Mr. and Mrs. Lin Jo Yan Professor
Head of Department, Accounting
Senior Fellow, Asian Bureau of Finance and Economic Research
Fellow, Academy of International Business
Most Cited Article - Journal of Accounting and Economics, 2004; Board Characteristics, Accounting Report Integrity, and the Cost of Debt
Top 20 Most Cited Articles of all time - Journal of Finance Founding-Family Ownership and Firm Performance: Evidence from the S&P 500
Web of Science
I am a Professor at the National University of Singapore and hold the Mr. and Mrs. Lin Jo Yan Professorship, with appointments in both accounting and finance. I serve as a Senior Fellow of the Asian Bureau of Finance and Economic Research (ABFER), a Fellow at the Academy of International Business (AIB), as the Director of Business Doctoral Programs in NUS Business School, and Head of Department, Accounting.
My research interests range from firm-wide compensation policy to the disclosure of corporate innovation, spanning founding-family ownership to financing startup firms. Current projects include investigating the compensation policies of Big 4 firms, managing employee pay, field experiments in financing, tax cuts and investments, and the distribution of financial analysts. Over the past several years, my work has appeared in the most influential academic journals in accounting, economics, finance, law, and management.
This research has been featured in the Wall Street Journal, BusinessWeek, The Economist, Forbes, the Financial Times, the International Herald Tribune, Inc Magazine, SmartMoney, MSNBC, CNN, Bloomberg TV, and several other major newspapers and business magazines in the US, Canada, Europe, Australia and Asia.
Deleting Unreported Innovation
Journal of Financial and Quantitative Analysis, Forthcoming
The absence of observable innovation data for a firm often leads us to exclude or classify these firms as non-innovators. We assess the reliability of six methods for dealing with unreported innovation using several different counterfactuals for firms without reported R&D or patents. These tests reveal that excluding firms without observable innovation or imputing them as zero innovators and including a dummy variable can lead to biased parameter estimates for observed innovation and other explanatory variables. Excluding firms without patents is especially problematic, leading to false-positive results in empirical tests. Our tests suggest using multiple imputation to handle unreported innovation.
The Accounting Review, Forthcoming
We investigate whether corporate insiders attempt to circumvent insider trading restrictions by using their private information to facilitate trading in economically-linked firms, a phenomenon we call “shadow trading.” Using measures of informed trading to proxy for shadow trading, we find increased levels of informed trading among business partners and competitors before a firm releases private information.
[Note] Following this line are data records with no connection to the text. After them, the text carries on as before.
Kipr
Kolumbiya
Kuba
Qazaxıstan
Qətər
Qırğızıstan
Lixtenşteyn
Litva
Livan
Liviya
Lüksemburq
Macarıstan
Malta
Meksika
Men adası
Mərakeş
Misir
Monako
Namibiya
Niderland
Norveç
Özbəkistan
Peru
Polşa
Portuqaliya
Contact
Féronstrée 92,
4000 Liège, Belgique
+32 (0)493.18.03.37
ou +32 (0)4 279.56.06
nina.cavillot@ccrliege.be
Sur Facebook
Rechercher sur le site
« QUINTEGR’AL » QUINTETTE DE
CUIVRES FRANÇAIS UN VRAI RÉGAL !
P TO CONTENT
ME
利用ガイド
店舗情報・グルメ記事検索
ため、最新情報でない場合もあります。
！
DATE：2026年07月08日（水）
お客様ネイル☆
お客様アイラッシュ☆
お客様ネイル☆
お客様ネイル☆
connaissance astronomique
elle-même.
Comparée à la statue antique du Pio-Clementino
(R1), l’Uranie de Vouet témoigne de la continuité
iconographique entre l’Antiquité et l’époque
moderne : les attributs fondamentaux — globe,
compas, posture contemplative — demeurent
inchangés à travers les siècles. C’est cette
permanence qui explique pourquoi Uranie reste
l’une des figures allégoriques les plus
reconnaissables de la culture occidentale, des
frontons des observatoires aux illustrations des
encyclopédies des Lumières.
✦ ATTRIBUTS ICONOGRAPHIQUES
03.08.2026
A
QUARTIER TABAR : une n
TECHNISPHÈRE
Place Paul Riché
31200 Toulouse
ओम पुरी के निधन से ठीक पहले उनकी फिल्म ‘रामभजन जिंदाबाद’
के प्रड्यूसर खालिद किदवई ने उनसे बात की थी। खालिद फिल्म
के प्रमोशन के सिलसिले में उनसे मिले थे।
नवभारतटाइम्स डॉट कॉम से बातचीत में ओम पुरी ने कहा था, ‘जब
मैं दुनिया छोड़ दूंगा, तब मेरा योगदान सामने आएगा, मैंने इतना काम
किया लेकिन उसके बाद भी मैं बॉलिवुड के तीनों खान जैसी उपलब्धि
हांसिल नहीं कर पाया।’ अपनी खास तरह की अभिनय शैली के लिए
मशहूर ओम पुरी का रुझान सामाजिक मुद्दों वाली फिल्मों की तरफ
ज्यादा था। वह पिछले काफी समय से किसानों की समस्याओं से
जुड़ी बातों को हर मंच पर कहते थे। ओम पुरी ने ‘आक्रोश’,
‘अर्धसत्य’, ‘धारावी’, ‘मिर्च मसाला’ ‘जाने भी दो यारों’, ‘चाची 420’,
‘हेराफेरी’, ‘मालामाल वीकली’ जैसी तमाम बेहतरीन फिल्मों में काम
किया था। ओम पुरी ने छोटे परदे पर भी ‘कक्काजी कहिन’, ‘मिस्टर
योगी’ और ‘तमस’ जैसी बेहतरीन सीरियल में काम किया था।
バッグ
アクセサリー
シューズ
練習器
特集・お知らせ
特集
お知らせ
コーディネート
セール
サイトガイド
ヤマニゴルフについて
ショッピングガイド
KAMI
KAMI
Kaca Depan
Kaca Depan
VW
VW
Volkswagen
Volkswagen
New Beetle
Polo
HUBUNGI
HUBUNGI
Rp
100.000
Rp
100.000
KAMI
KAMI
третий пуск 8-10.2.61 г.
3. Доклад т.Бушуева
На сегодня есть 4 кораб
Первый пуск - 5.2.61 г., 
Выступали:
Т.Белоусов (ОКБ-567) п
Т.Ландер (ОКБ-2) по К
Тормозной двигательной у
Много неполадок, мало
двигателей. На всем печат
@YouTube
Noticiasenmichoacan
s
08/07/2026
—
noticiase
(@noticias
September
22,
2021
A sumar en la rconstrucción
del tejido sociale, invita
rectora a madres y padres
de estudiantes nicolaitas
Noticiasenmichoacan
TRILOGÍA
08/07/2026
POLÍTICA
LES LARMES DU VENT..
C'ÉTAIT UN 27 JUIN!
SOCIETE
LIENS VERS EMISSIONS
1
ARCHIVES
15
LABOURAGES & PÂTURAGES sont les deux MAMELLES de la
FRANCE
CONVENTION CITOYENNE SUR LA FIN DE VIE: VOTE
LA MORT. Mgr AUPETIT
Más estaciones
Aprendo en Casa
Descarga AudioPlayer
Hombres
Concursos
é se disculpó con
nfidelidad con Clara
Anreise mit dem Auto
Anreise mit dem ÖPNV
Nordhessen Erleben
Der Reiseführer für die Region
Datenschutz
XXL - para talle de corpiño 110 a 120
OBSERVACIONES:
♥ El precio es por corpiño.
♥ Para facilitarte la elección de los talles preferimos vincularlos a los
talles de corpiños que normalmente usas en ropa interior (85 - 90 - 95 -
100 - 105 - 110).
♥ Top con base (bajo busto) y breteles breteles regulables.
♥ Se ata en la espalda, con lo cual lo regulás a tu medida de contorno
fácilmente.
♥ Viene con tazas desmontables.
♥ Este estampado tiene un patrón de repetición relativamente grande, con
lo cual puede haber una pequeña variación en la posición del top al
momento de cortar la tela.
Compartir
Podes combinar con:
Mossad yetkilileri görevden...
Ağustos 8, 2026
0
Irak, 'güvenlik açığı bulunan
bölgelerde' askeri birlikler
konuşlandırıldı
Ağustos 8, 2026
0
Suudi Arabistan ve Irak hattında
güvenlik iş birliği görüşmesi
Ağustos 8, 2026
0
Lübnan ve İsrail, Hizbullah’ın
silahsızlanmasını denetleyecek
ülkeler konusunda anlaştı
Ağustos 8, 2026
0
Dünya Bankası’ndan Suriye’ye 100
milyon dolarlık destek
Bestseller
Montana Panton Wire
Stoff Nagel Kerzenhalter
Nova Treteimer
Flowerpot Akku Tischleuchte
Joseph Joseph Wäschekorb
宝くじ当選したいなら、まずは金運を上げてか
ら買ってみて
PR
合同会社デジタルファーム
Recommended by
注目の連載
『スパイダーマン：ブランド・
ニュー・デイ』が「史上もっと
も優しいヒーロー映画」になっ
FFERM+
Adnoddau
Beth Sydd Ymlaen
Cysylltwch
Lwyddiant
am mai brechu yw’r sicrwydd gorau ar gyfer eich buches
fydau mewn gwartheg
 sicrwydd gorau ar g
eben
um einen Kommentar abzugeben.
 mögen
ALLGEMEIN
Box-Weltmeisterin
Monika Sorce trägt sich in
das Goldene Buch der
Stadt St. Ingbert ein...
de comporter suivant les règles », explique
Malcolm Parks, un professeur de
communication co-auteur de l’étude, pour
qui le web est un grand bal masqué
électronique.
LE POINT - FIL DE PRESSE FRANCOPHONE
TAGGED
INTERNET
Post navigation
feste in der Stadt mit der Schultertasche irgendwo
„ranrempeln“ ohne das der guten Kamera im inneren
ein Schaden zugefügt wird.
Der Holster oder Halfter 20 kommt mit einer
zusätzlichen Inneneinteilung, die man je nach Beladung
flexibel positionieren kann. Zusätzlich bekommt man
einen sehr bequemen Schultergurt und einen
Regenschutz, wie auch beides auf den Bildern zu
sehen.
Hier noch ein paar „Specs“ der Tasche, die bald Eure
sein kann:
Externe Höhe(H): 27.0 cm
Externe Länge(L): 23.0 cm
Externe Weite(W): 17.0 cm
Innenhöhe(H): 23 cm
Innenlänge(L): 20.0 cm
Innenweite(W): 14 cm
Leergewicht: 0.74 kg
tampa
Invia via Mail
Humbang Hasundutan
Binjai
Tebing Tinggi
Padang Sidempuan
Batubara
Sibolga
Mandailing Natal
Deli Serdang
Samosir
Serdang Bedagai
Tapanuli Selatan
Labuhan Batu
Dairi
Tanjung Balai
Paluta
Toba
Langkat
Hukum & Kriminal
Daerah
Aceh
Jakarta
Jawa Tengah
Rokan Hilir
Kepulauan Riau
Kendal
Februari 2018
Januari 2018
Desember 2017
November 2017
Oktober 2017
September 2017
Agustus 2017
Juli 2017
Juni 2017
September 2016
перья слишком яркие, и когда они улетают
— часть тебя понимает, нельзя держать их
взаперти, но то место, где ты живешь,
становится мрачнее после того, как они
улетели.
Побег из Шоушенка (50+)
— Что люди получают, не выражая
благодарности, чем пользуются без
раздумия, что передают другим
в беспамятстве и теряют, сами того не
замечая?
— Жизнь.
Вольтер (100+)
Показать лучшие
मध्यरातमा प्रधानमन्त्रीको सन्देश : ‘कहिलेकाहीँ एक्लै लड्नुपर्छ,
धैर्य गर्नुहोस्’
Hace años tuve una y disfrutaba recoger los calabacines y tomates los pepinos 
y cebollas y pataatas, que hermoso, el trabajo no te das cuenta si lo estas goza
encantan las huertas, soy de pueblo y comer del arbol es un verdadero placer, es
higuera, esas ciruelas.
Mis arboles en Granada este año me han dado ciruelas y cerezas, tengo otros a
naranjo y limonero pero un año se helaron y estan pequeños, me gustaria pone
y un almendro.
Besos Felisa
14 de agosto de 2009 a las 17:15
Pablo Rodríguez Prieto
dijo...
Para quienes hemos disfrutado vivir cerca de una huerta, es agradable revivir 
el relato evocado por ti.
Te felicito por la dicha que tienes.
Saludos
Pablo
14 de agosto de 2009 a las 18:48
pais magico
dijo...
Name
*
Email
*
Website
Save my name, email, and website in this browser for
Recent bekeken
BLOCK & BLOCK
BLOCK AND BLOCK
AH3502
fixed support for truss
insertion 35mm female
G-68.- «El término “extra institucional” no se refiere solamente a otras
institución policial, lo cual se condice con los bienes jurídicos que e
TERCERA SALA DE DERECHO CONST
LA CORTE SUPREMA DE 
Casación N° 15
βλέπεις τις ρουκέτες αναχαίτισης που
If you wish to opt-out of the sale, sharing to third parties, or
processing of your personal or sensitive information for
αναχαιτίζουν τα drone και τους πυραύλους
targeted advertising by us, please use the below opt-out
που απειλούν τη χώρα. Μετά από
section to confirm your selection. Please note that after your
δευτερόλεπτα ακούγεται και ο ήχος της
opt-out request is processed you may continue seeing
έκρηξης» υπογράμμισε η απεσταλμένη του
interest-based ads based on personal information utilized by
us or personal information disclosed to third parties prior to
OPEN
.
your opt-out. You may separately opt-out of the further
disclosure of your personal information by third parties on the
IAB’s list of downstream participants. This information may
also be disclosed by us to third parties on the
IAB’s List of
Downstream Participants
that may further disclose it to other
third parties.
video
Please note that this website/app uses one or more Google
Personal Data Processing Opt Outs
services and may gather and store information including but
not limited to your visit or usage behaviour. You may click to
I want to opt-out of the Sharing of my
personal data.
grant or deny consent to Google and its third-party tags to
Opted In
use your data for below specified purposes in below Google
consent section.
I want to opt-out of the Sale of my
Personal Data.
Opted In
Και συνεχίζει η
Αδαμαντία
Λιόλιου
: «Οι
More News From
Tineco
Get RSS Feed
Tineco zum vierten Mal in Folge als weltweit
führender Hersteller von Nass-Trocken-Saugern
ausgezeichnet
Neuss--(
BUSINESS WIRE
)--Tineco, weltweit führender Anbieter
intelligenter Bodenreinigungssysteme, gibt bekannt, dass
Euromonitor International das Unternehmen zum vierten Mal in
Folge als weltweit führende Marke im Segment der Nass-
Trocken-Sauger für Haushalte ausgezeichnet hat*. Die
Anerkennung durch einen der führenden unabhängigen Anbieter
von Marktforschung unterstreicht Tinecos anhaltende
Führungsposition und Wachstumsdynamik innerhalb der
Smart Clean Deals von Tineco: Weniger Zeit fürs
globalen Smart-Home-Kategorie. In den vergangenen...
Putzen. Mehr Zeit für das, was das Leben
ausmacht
To rule out alternative explanations, we examine two shocks to insiders’ incentives to engage in shadow trading: high-profile regulatory enforcement against conventional insider trading and staggered changes to their outside employment opportunities. Finally, we document attenuated levels of informed trading among business partners and competitors when firms prohibit shadow trading. Overall, we provide evidence that shadow trading is an undocumented and widespread mechanism that insiders use to avoid regulatory scrutiny.